Il y a de ces faits divers qui nous hantent, nous obsèdent, nous poursuivent et envahissent nos pensées dans nos moindres temps morts… L’histoire du jeune Luc Taron, enlevé à Paris en 1964 et retrouvé sans vie dans la forêt de Verrières, a accompagné Philippe Jaenada durant quatre ans, le temps qu’a duré l’écriture de son roman Au printemps des monstres.

Qui est ce garçon solitaire dont la disparition semble avoir monopolisé toute l’attention en cette fin de printemps ? L’auteur se lance dans un compte rendu des faits chronologique, en commençant son récit sur les lieux où l’enfant a été retrouvé, un bois situé à une vingtaine de kilomètres de Paris, où il habitait. On le découvre avec lui, cet enfant que l’on qualifie de « fugueur », « particulièrement difficile et instable ». On fait aussi connaissance avec ses parents, essayant de se représenter l’horreur du drame qu’ils ont vécu, un cauchemar amplifié par la tempête médiatique et toute l’attention qu’a suscitées l’affaire. Puis, lorsque tous les soupçons se tournent vers eux, c’est la débâcle, jusqu’à ce que la cible parfaite soit trouvée : un homme qui provoque les médias et signe ses déclarations sous le surnom de l’Étrangleur, menant à ce qu’on appelle « l’arrestation du siècle ».

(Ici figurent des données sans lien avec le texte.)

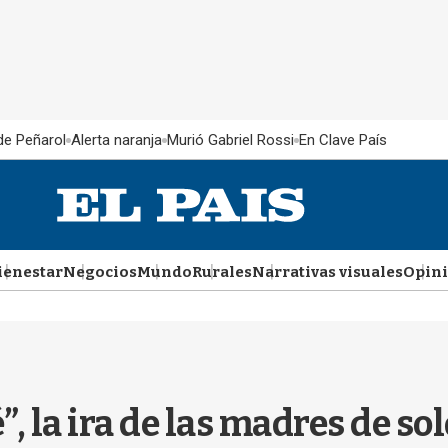
 de Peñarol
Alerta naranja
Murió Gabriel Rossi
En Clave País
ienestar
Negocios
Mundo
Rurales
Narrativas visuales
Opin
, la ira de las madres de s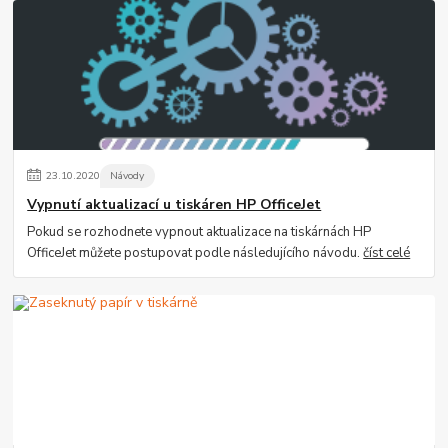
23
.
10
.
2020
Návody
Vypnutí aktualizací u tiskáren HP OfficeJet
Pokud se rozhodnete vypnout aktualizace na tiskárnách HP
OfficeJet můžete postupovat podle následujícího návodu.
číst celé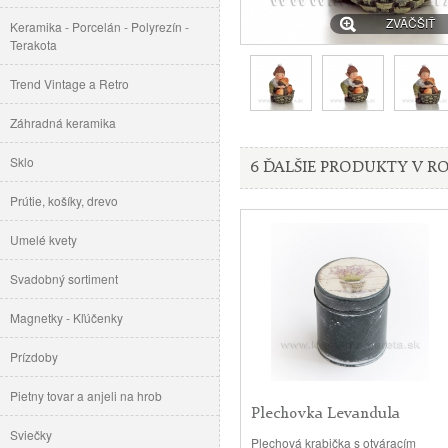
ZVÄČŠIŤ
Keramika - Porcelán - Polyrezín -
Terakota
Trend Vintage a Retro
Záhradná keramika
Sklo
6 ĎALŠIE PRODUKTY V RO
Prútie, košíky, drevo
Umelé kvety
Svadobný sortiment
Magnetky - Kľúčenky
Prízdoby
Pietny tovar a anjeli na hrob
Plechovka Levandula
Sviečky
Provensálsko...
Plechová krabička s otváracím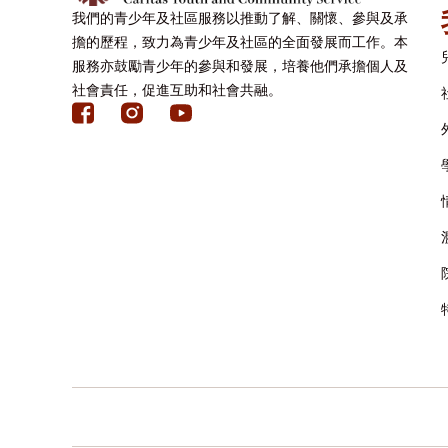
我們的青少年及社區服務以推動了解、關懷、參與及承
擔的歷程，致力為青少年及社區的全面發展而工作。本
服務亦鼓勵青少年的參與和發展，培養他們承擔個人及
社會責任，促進互助和社會共融。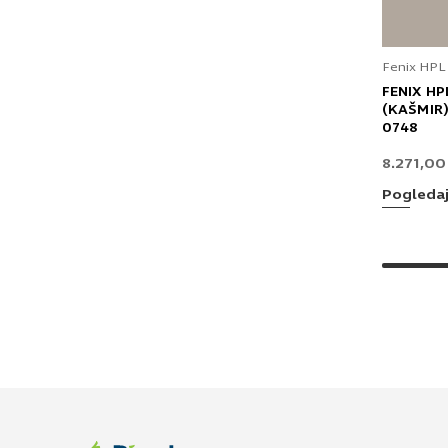
Fenix HPL
FENIX HP
(KAŠMIR)
0748
8.271,0
Pogleda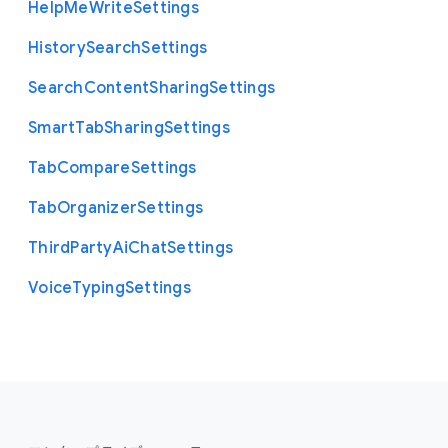
Help
Me
Write
Settings
History
Search
Settings
Search
Content
Sharing
Settings
Smart
Tab
Sharing
Settings
Tab
Compare
Settings
Tab
Organizer
Settings
Third
Party
Ai
Chat
Settings
Voice
Typing
Settings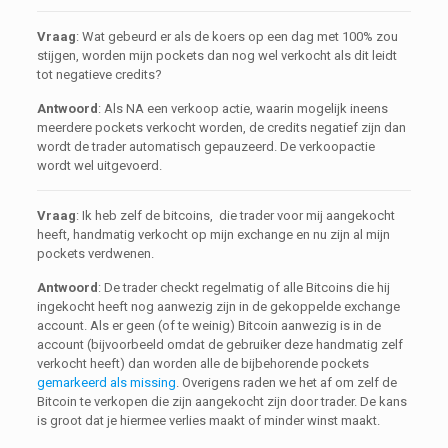
Vraag
: Wat gebeurd er als de koers op een dag met 100% zou
stijgen, worden mijn pockets dan nog wel verkocht als dit leidt
tot negatieve credits?
Antwoord
: Als NA een verkoop actie, waarin mogelijk ineens
meerdere pockets verkocht worden, de credits negatief zijn dan
wordt de trader automatisch gepauzeerd. De verkoopactie
wordt wel uitgevoerd.
Vraag
: Ik heb zelf de bitcoins, die trader voor mij aangekocht
heeft, handmatig verkocht op mijn exchange en nu zijn al mijn
pockets verdwenen.
Antwoord
: De trader checkt regelmatig of alle Bitcoins die hij
ingekocht heeft nog aanwezig zijn in de gekoppelde exchange
account. Als er geen (of te weinig) Bitcoin aanwezig is in de
account (bijvoorbeeld omdat de gebruiker deze handmatig zelf
verkocht heeft) dan worden alle de bijbehorende pockets
gemarkeerd als missing
. Overigens raden we het af om zelf de
Bitcoin te verkopen die zijn aangekocht zijn door trader. De kans
is groot dat je hiermee verlies maakt of minder winst maakt.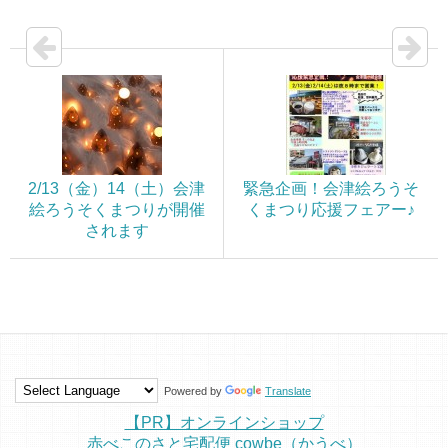
2/13（金）14（土）会津
緊急企画！会津絵ろうそ
絵ろうそくまつりが開催
くまつり応援フェアー♪
されます
Powered by
Translate
【PR】オンラインショップ
赤べこのさと宅配便 cowbe（かうべ）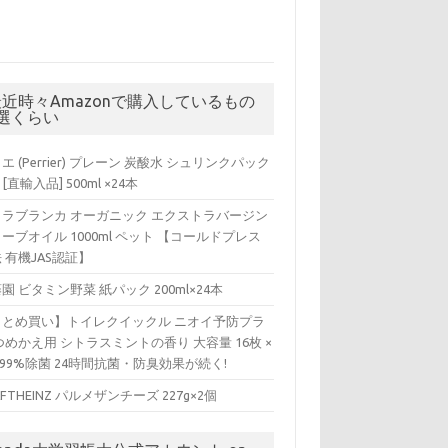
最近時々Amazonで購入しているもの
5選くらい
エ (Perrier) プレーン 炭酸水 シュリンクパック
 [直輸入品] 500ml ×24本
ィラブランカ オーガニック エクストラバージン
ーブオイル 1000ml ペット 【コールドプレス
 有機JAS認証】
園 ビタミン野菜 紙パック 200ml×24本
まとめ買い】トイレクイックル ニオイ予防プラ
つめかえ用 シトラスミントの香り 大容量 16枚 ×
 99%除菌 24時間抗菌・防臭効果が続く!
AFTHEINZ パルメザンチーズ 227g×2個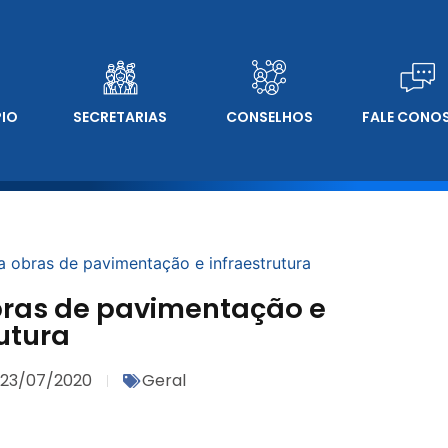
PIO
SECRETARIAS
CONSELHOS
FALE CONO
 obras de pavimentação e infraestrutura
ras de pavimentação e
utura
23/07/2020
Geral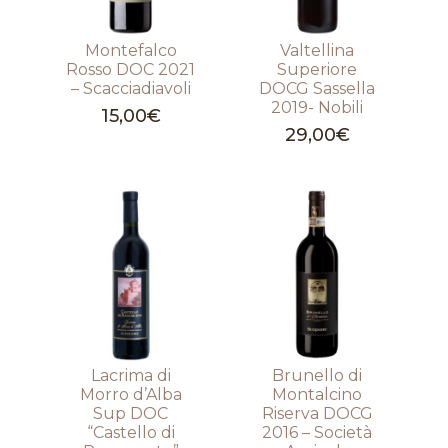
Montefalco
Valtellina
Rosso DOC 2021
Superiore
– Scacciadiavoli
DOCG Sassella
2019- Nobili
15,00
€
29,00
€
Lacrima di
Brunello di
Morro d’Alba
Montalcino
Sup DOC
Riserva DOCG
“Castello di
2016 – Società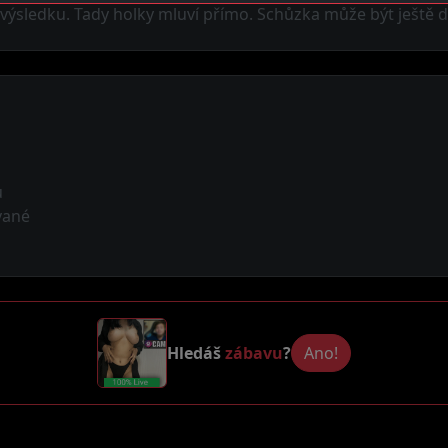
ýsledku. Tady holky mluví přímo. Schůzka může být ještě d
ů
vané
Hledáš
zábavu
?
Ano!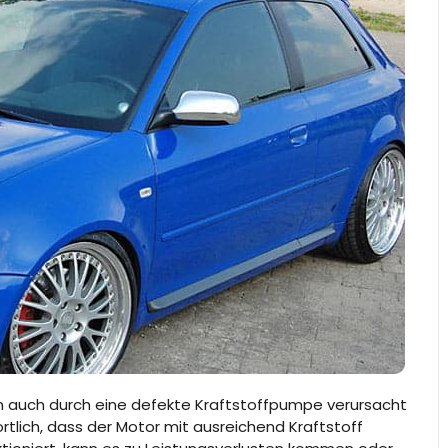
 auch durch eine defekte Kraftstoffpumpe verursacht
rtlich, dass der Motor mit ausreichend Kraftstoff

L’auteur passe en revue minutieusement tout ce qui a été dit et écrit sur le sujet – presse, radio, télé, le tout rapporté textuellement –, secondé par les documents d’enquête qu’il a épluchés et le livre de Stéphane Troplain et Jean-Louis Ivani dont il s’est servi (Le voleur de crimes), sur ce qui a été surnommé « l’affaire Léger ».

Tout fait divers – de cette ampleur, de surcroît – mérite sans aucun doute qu’on se penche dessus afin d’en révéler l’horreur et de lever le voile sur les évènements qui y ont conduit. Mais l’histoire de Luc Taron n’est peut-être pas assez près de nous pour nous tenir en haleine pendant plus de 700 pages ; même le lecteur très intéressé finit par s’essouffler.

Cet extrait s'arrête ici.